“Letting go of every single dream
I lay each one down at your feet.”
Trust in You, Lauren Daigle
The lyrics by Lauren Daigle took a turn as I drove to the University of Georgia Veterinary clinic last night. The song above, my mantra for so many moments of my post-graduate career, always comes through my radio when I need it most to remind me of a larger picture.
I’m aware that the Lord continues to reveal Himself through my riding career, and it’s like his dangling lure to me. Not in that way that makes promises that if I make a certain mark, he’ll reward me with all the ponies. But that He continually nudges me to continue this dream so that I’m able to see His work and His plan. That’s the larger picture.
I’ve confessed to Mom that I don’t like to share my testimony of how the Lord has allowed for me to continue riding and competing. I don’t want to be too proud or share some dream that if you follow the Lord’s plan He will send you an incredible world-beater and you’ll gallop away with trophies. He could, but it’s not my story to tell today.
What I can share is how through a daily routine of placing my heart and my goals in the Lord’s hands he reveals Himself. So that through this whirl-wind of an equestrian hobby, I surrender to Him what I have which is a goal and my horse. That is where I found myself last night driving to the University of Georgia Veterinary clinic with a borrowed trailer, a borrowed truck, and a prayer my credit-card would allow me to just go a few dollars over its limit so I could have enough gas to get home.
Because in my own plan just a few days before, all of those nuances would be irrelevant. With potential buyers completely vetted out for my great little mare to find her new home, I was dis-heartened to lose my best mate but more encouraged to be able to take that step forward financially. So encouraged about the future, I was rewarding myself with a modern light grey sectional from Crate & Barrel. It was in my checkout cart online, ready to go. This was the result of my hard work that I had put in training this talented mare, my hard work had prepared her to go to her next home, and my hard work had set myself up to completely adjust my financial outlook with only one horse.
But then a vet comes in and points to a fragment on a X-ray the size of a pinky nail floating in an ankle.
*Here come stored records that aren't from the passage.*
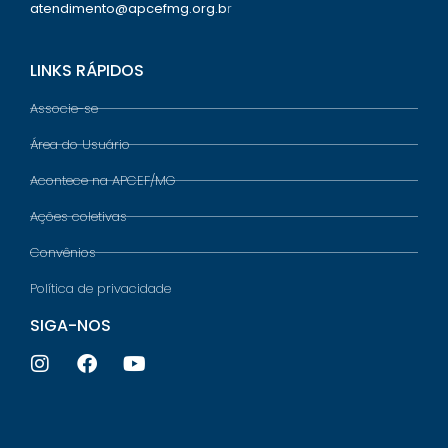
atendimento@apcefmg.org.b
r
LINKS RÁPIDOS
Associe-se
Área do Usuário
Acontece na APCEF/MG
Ações coletivas
Convênios
Política de privacidade
SIGA-NOS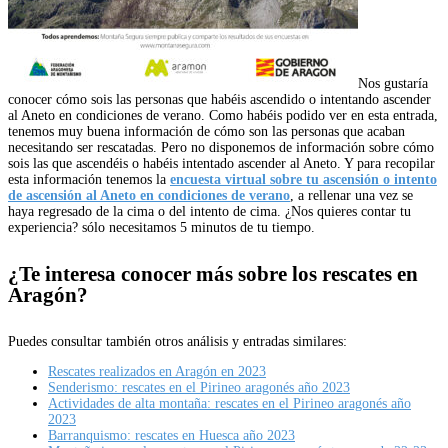
Nos gustaría
conocer cómo sois las personas que habéis ascendido o intentando ascender
al Aneto en condiciones de verano. Como habéis podido ver en esta entrada,
tenemos muy buena información de cómo son las personas que acaban
necesitando ser rescatadas. Pero no disponemos de información sobre cómo
sois las que ascendéis o habéis intentado ascender al Aneto. Y para recopilar
esta información tenemos la
encuesta virtual sobre tu ascensión o intento
de ascensión al Aneto en condiciones de verano
, a rellenar una vez se
haya regresado de la cima o del intento de cima. ¿Nos quieres contar tu
experiencia? sólo necesitamos 5 minutos de tu tiempo.
¿Te interesa conocer más sobre los rescates en
Aragón?
Puedes consultar también otros análisis y entradas similares:
Rescates realizados en Aragón en 2023
Senderismo: rescates en el Pirineo aragonés año 2023
Actividades de alta montaña: rescates en el Pirineo aragonés año
2023
Barranquismo: rescates en Huesca año 2023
And in the horse-world this actually happens quite often. Almost every horse will have some asymmetry or little spur that potential buyers may pass or task a risk on. Honestly it happens more often than not. But this was a little more than asymmetry. This required an immediate decision to put my mare under and perform surgery to take it out. (It’s not common in the horse-world to confess your mount’s details from a trip to the clinic, so please forgive me for breaking this code for the sake of the blog.)
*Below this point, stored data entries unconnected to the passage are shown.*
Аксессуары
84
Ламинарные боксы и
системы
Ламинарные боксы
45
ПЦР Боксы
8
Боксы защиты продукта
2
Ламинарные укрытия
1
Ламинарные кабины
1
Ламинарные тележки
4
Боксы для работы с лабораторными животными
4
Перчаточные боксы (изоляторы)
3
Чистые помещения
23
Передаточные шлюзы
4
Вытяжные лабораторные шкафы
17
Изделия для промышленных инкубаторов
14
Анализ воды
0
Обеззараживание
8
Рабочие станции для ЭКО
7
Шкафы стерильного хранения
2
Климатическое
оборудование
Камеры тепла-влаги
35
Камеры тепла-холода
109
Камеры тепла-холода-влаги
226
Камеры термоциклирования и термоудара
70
You’re just sick, not about the sale or the sectional that was going to remain in my checkout cart, but there is absolutely nothing in the world at that moment that I wanted more than for my little horse to be ok, and better, and healthy, and home so I can bank extra shavings in her stall and wrap her with just one blanket layer too many so she’s warm.
They do too much for us. I picture myself a pretty handy and smart horseman. I find the best care and put their wellness way before my bank account. But this f***ing mare has been galloping over Intermediate spreads with a hunk of bone floating around her leg.
After two days of torture to leave her with a band of vet techs and top equine veterinarians, I was able to drive with the borrowed truck and borrowed trailer and bring her home. And honestly, this surgery is common. My mare has a sixty day rehab plan, and then we can actually proceed as normal and get back to work. It’s a pretty nonchalant procedure that leaves her perfect to continue whatever endeavor she wants to pursue.
But it leads back to my song,
“When you don’t move the mountains, I’m needing you to move.
When you don’t part the waters I wish I could walk through…
I will trust, I will trust in You.”
That wasn’t The Plan. It wasn’t The Plan for Frye to go to her next home, not today, not yet. Today she is extra-warm in her stall with extra shavings banked in her stall. So whether the Lord will have me continue to work up the levels for a kickoff in January or have my girl’s back while she heals before setting off to teach a new generation, I can have hope and a confidence that the Lord’s plan will be good and purposeful. Today, I have my best girl in my stall and got a nuzzle when I left.
“You are my strength and comfort,You are my steady hand
You are my firm foundation, The rock on which I stand.”